Agenda
IVVR and the Video-Enabled Contact Center: New Opportunities to Deliver Value to Customers
Video is quickly becoming the hottest topic in the communications sector. However, the challenge remains to develop a model to monetize video, either through real increases in ARPU on the carrier side, or through breakthroughs in self-service delivery, create new up-sell and cross-sell opportunities, and boost agent productivity at the enterprise level. This presentation will show where the proper application of video can actually increase customer satisfaction, reduce costs and/or increase sales for the enterprise when used as part of an Interactive Voice/Video Response system or when implemented as part of a video-enabled contact center.
The Work at Home Model for Customer Contacts: Strategies and Best Practices
The work-at-home model for customer contact is growing by more than 30 percent per annum, predicts Frost & Sullivan, and for good reason. It’s green, it’s finally fully locked down in terms of security, and it drives customer engagement, revenue, and loyalty. If you are considering including the at-home model in your customer contact strategy or scaling your existing program, this session is a must. Customer service groups as small as ten members and as large as 2,000 are embracing this high-growth business strategy. Will you follow suit or fall behind?
The session will cover growth forecasts of the at-home model, cost comparisons against other delivery models and variations of at-home alternatives, the business case for at-home agents, critical success factors and risks, hiring and training requirements, technology trends, and of course, best practices that contribute to a successful at-home strategy.

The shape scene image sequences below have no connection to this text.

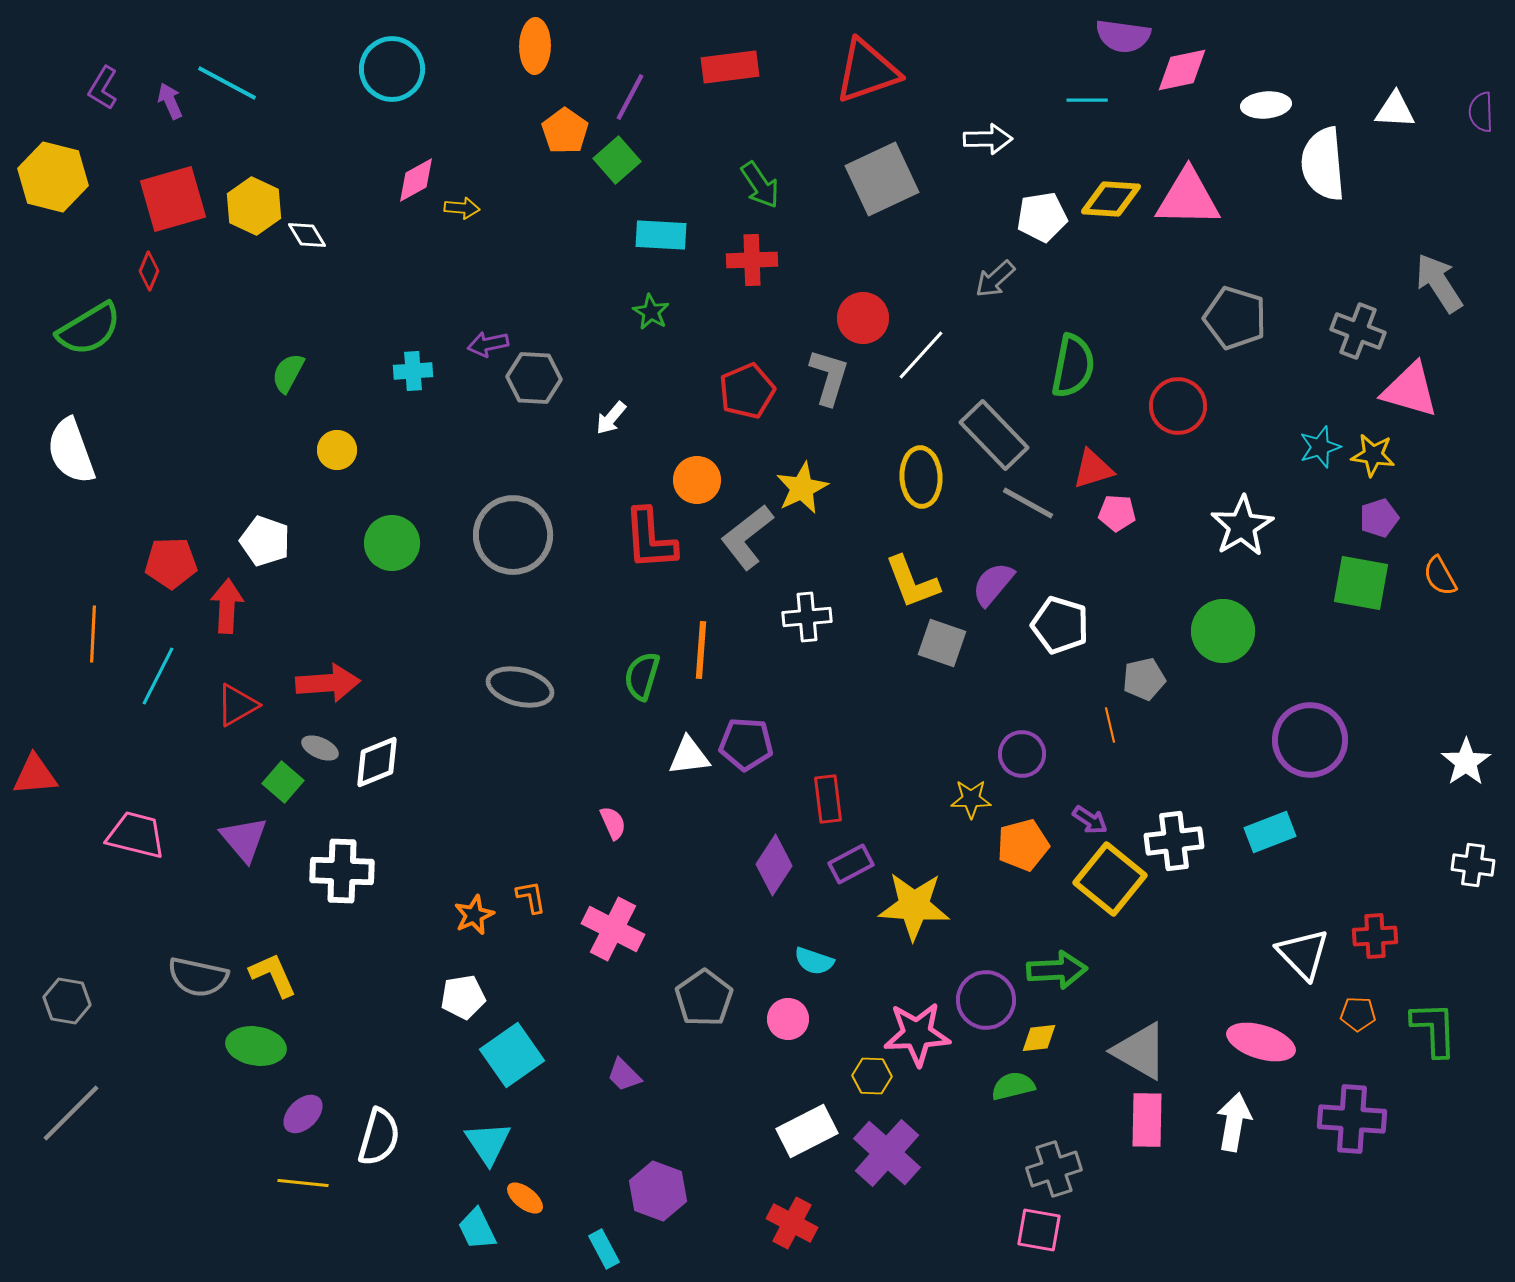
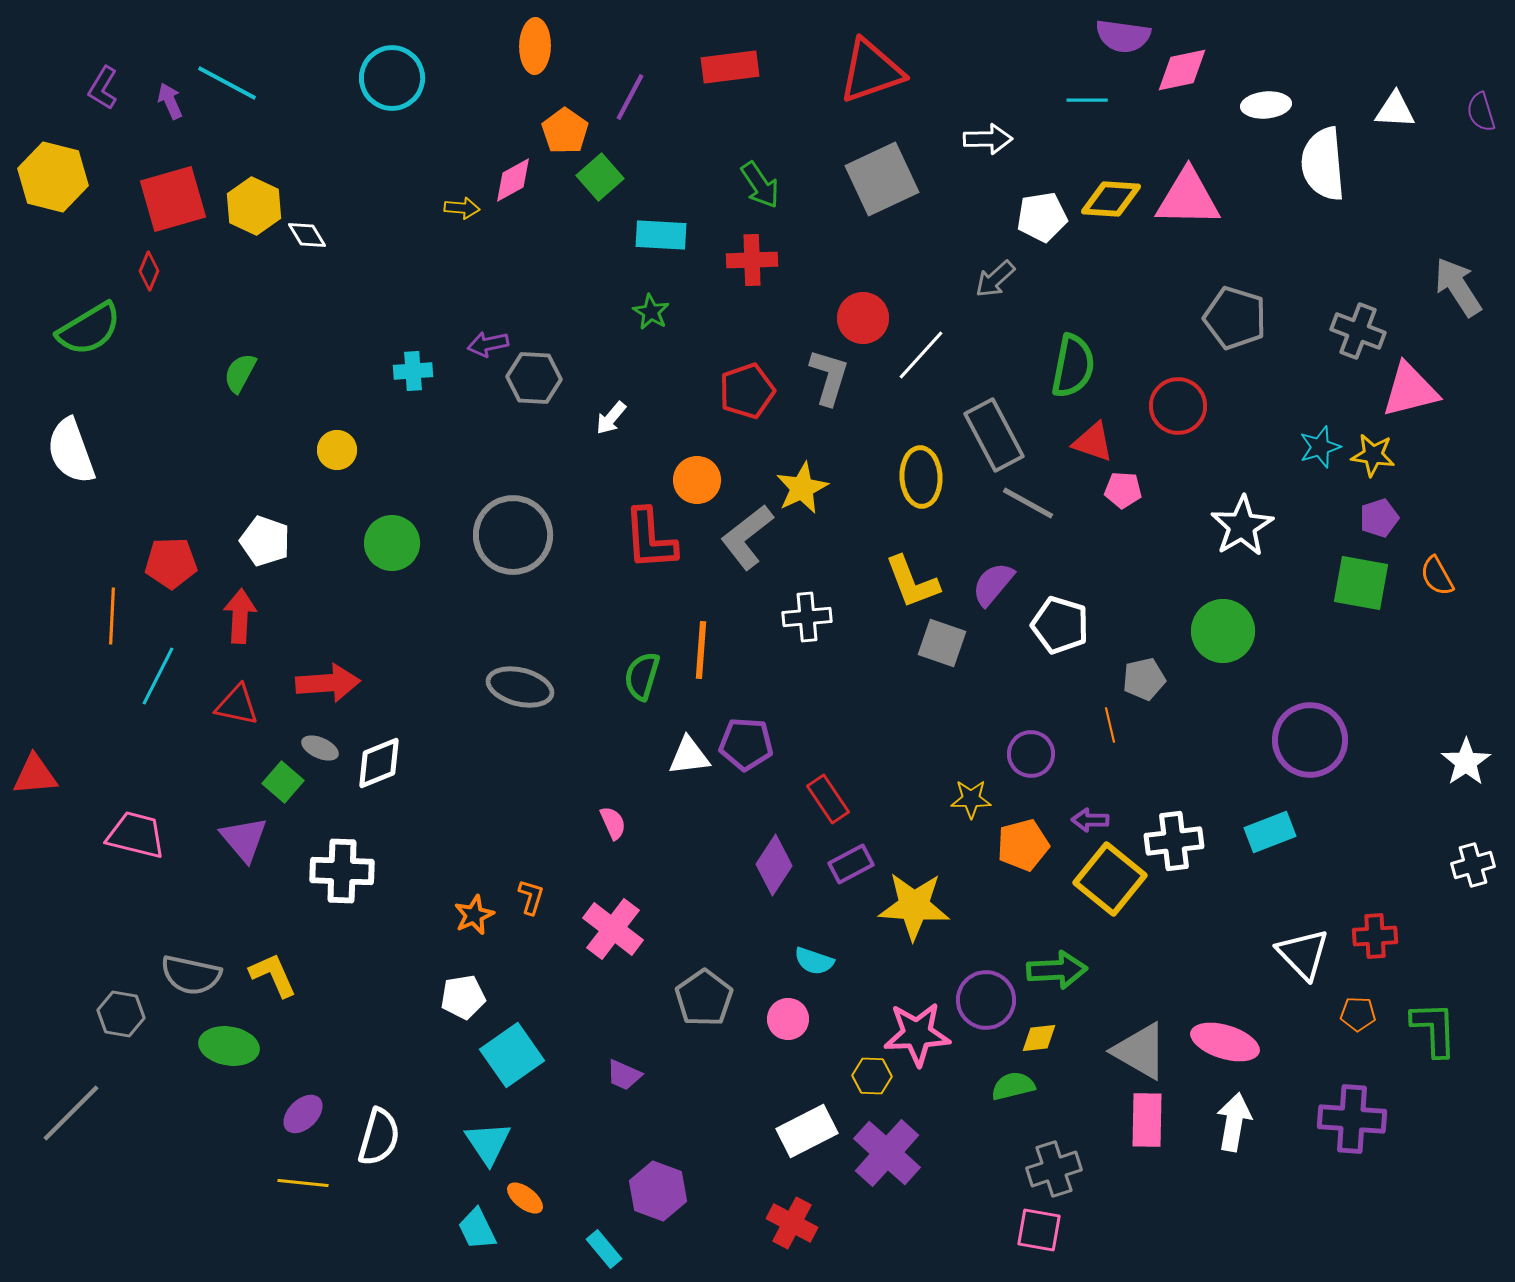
cyan circle at (392, 69): moved 9 px down
red triangle at (867, 71): moved 4 px right
purple semicircle at (1481, 112): rotated 15 degrees counterclockwise
green square at (617, 160): moved 17 px left, 17 px down
pink diamond at (416, 180): moved 97 px right
gray arrow at (1439, 283): moved 19 px right, 4 px down
green semicircle at (288, 373): moved 48 px left
pink triangle at (1410, 390): rotated 30 degrees counterclockwise
red pentagon at (747, 391): rotated 4 degrees clockwise
gray rectangle at (994, 435): rotated 16 degrees clockwise
red triangle at (1093, 469): moved 27 px up; rotated 36 degrees clockwise
pink pentagon at (1117, 513): moved 6 px right, 23 px up
orange semicircle at (1440, 576): moved 3 px left
red arrow at (227, 606): moved 13 px right, 10 px down
orange line at (93, 634): moved 19 px right, 18 px up
red triangle at (237, 705): rotated 42 degrees clockwise
purple circle at (1022, 754): moved 9 px right
white diamond at (377, 762): moved 2 px right, 1 px down
red rectangle at (828, 799): rotated 27 degrees counterclockwise
purple arrow at (1090, 820): rotated 147 degrees clockwise
white cross at (1473, 865): rotated 24 degrees counterclockwise
orange L-shape at (531, 897): rotated 27 degrees clockwise
pink cross at (613, 929): rotated 10 degrees clockwise
gray semicircle at (198, 977): moved 7 px left, 2 px up
gray hexagon at (67, 1001): moved 54 px right, 13 px down
pink ellipse at (1261, 1042): moved 36 px left
green ellipse at (256, 1046): moved 27 px left
purple trapezoid at (624, 1075): rotated 21 degrees counterclockwise
cyan rectangle at (604, 1249): rotated 12 degrees counterclockwise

Speech Analytics Trends in Contact Centers
It is no secret that the most vital element of a successful Contact Center is its agents. When agents communicate with customers, they become the “face” of the company and each contact experience can make or break the company’s future with that customer. Contact Center technology is essentially designed to remove as many variables from the experience as possible but the key to eliminating unacceptable agent activity is agent training. Using Speech Analytics technology to target specific areas of agent weakness at an individual level and use system-captured data to generate a unique customized training curriculum will greatly improve the agent’s skills and your customer’s experience.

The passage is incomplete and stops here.